Reducing the cost of small sections also makes it easier for professors’ pet courses to run. At the community college level, faculty typically teach the same few courses over and over again. Over time, that can get discouraging. Pet classes often fall well short of the enrollment floor. If not for prorating, they generally wouldn’t run at all. Allowing a per-student rate means allowing the occasional passion project to see the light of day, even if only eight students sign up for it.
All of that said, though, the amount of prep time and class time for a section of ten is no lower than for a section of fifteen. The grading is lighter, which can make a difference in classes with heavy writing assignments, but everything else is pretty much the same. And even with grading, it’s tough to argue that the difference between twelve and fifteen is dispositive, but the difference between twenty and twenty-five is luck of the draw. It’s equally difficult to argue with a straight face that an adjunct with a small section should get pro-rated while a full-timer with a small section gets full credit. The work is the same.

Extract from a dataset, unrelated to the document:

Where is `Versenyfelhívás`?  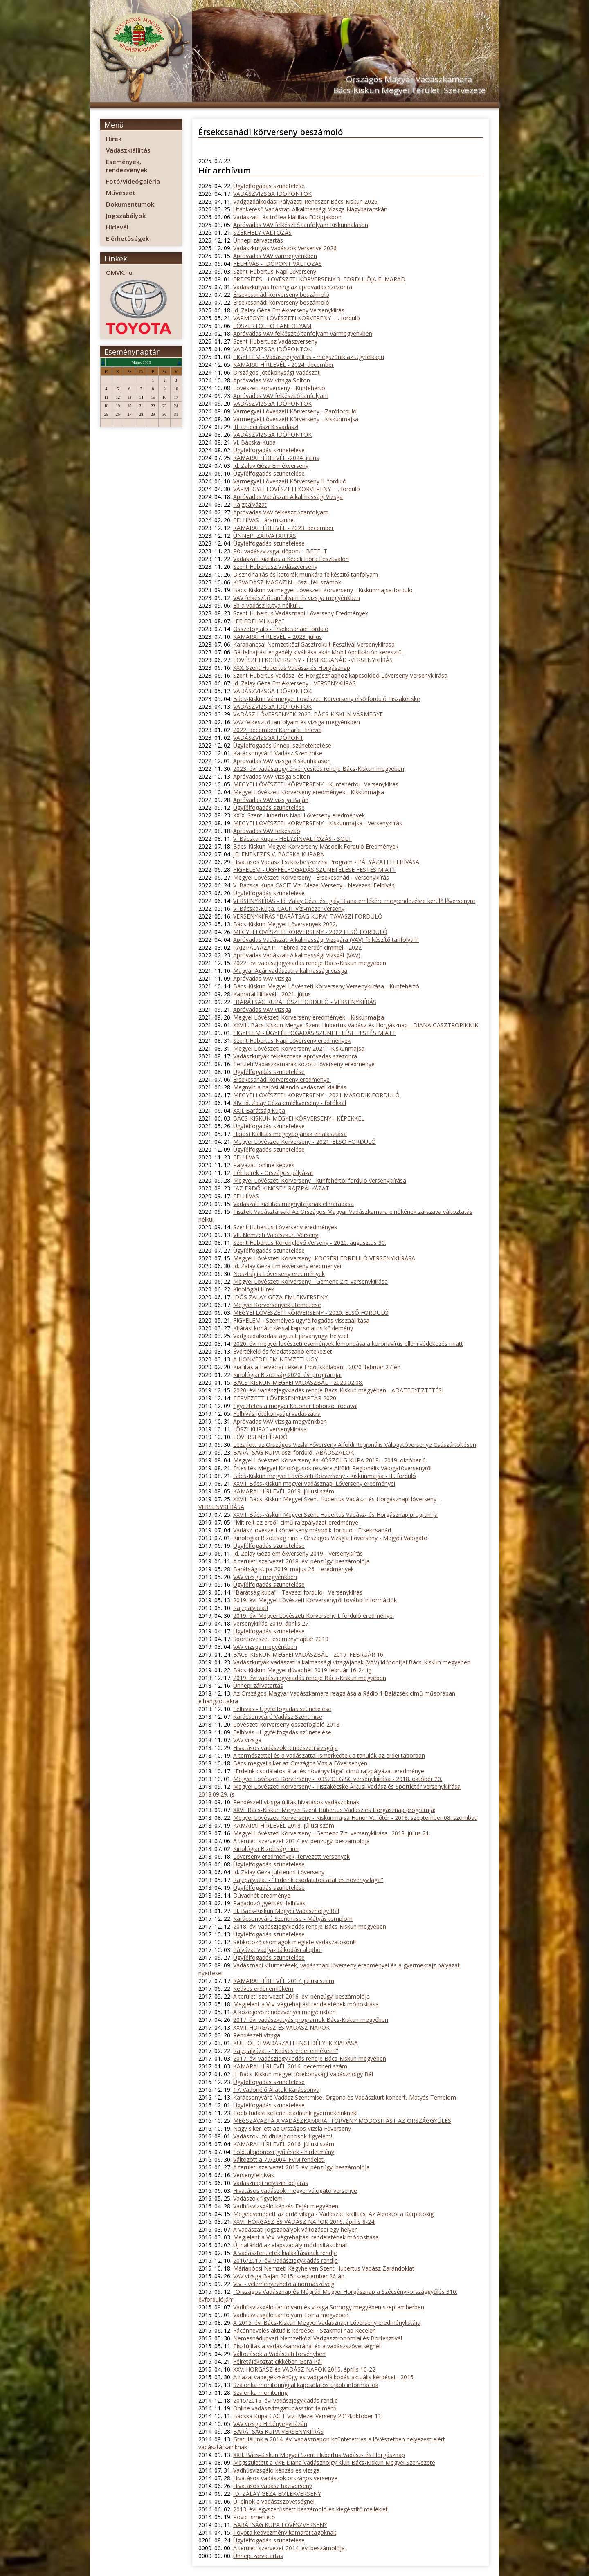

Given that community college students often register late, and that the add/drop period is relatively active, colleges that pro-rate have to answer the question of “as of when?” Is the number for which someone gets paid the number on the first day of the semester, the first day of class, or the day (usually the tenth day) that the college reports its attendance numbers externally? If it’s the first day of class, then people are getting paid for students who walk away after the first day and never come back. If it’s the tenth day, then someone who thinks he’s getting paid for ten may find himself only getting paid for seven, at which point it’s too late to walk away without hurting students. In a perfect world, numbers would be set weeks in advance, but that’s just not how students behave.
From a management perspective, the most frustrating scenario is the professor who refuses a section at the last minute. That’s a real danger of prorating. But if we don’t prorate -- if every section gets full pay no matter what -- then we have to cut down the schedule pretty severely. Is it better to offer to run a small section on a per-student basis, or to close it down entirely?
Wise and worldly readers, what do you think? Given late and fluctuating enrollment -- endemic to the sector -- and the lack of enough money to just make everybody happy, is there a more elegant way? If not, which way would you recommend?